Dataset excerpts
————

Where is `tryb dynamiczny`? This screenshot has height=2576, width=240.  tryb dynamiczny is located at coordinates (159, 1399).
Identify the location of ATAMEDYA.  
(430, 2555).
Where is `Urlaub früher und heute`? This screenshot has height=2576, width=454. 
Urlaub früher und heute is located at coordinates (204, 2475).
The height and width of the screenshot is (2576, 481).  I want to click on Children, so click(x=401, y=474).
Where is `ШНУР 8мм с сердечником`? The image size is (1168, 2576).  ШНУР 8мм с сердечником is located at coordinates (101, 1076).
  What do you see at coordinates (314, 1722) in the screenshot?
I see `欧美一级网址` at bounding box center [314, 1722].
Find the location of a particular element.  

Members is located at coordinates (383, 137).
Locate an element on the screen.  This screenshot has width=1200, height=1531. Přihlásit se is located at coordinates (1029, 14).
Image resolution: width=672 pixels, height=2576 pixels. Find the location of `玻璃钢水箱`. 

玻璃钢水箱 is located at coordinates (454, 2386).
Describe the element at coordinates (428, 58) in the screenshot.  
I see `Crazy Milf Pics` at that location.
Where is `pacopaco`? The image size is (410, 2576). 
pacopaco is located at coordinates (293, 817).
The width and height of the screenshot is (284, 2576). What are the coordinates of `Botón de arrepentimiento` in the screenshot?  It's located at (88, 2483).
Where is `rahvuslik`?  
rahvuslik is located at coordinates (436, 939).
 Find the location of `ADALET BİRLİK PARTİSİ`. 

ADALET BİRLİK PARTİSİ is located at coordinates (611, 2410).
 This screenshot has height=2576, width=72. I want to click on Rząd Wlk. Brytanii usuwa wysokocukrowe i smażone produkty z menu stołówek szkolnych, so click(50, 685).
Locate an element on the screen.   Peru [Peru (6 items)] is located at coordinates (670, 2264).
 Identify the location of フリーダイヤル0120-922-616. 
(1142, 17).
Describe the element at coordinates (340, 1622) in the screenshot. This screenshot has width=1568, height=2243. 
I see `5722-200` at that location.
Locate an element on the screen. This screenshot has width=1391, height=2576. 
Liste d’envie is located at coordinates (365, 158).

————

◆ The problem
The full data must appear again, retyped in every detail.

◆ Result below
Where is `tryb dynamiczny`? This screenshot has height=2576, width=240.  tryb dynamiczny is located at coordinates (159, 1399).
Identify the location of ATAMEDYA.  
(430, 2555).
Where is `Urlaub früher und heute`? This screenshot has height=2576, width=454. 
Urlaub früher und heute is located at coordinates (204, 2475).
The height and width of the screenshot is (2576, 481).  I want to click on Children, so click(x=401, y=474).
Where is `ШНУР 8мм с сердечником`? The image size is (1168, 2576).  ШНУР 8мм с сердечником is located at coordinates (101, 1076).
  What do you see at coordinates (314, 1722) in the screenshot?
I see `欧美一级网址` at bounding box center [314, 1722].
Find the location of a particular element.  

Members is located at coordinates (383, 137).
Locate an element on the screen.  This screenshot has width=1200, height=1531. Přihlásit se is located at coordinates (1029, 14).
Image resolution: width=672 pixels, height=2576 pixels. Find the location of `玻璃钢水箱`. 

玻璃钢水箱 is located at coordinates (454, 2386).
Describe the element at coordinates (428, 58) in the screenshot.  
I see `Crazy Milf Pics` at that location.
Where is `pacopaco`? The image size is (410, 2576). 
pacopaco is located at coordinates (293, 817).
The width and height of the screenshot is (284, 2576). What are the coordinates of `Botón de arrepentimiento` in the screenshot?  It's located at (88, 2483).
Where is `rahvuslik`?  
rahvuslik is located at coordinates (436, 939).
 Find the location of `ADALET BİRLİK PARTİSİ`. 

ADALET BİRLİK PARTİSİ is located at coordinates (611, 2410).
 This screenshot has height=2576, width=72. I want to click on Rząd Wlk. Brytanii usuwa wysokocukrowe i smażone produkty z menu stołówek szkolnych, so click(50, 685).
Locate an element on the screen.   Peru [Peru (6 items)] is located at coordinates (670, 2264).
 Identify the location of フリーダイヤル0120-922-616. 
(1142, 17).
Describe the element at coordinates (340, 1622) in the screenshot. This screenshot has width=1568, height=2243. 
I see `5722-200` at that location.
Locate an element on the screen. This screenshot has width=1391, height=2576. 
Liste d’envie is located at coordinates (365, 158).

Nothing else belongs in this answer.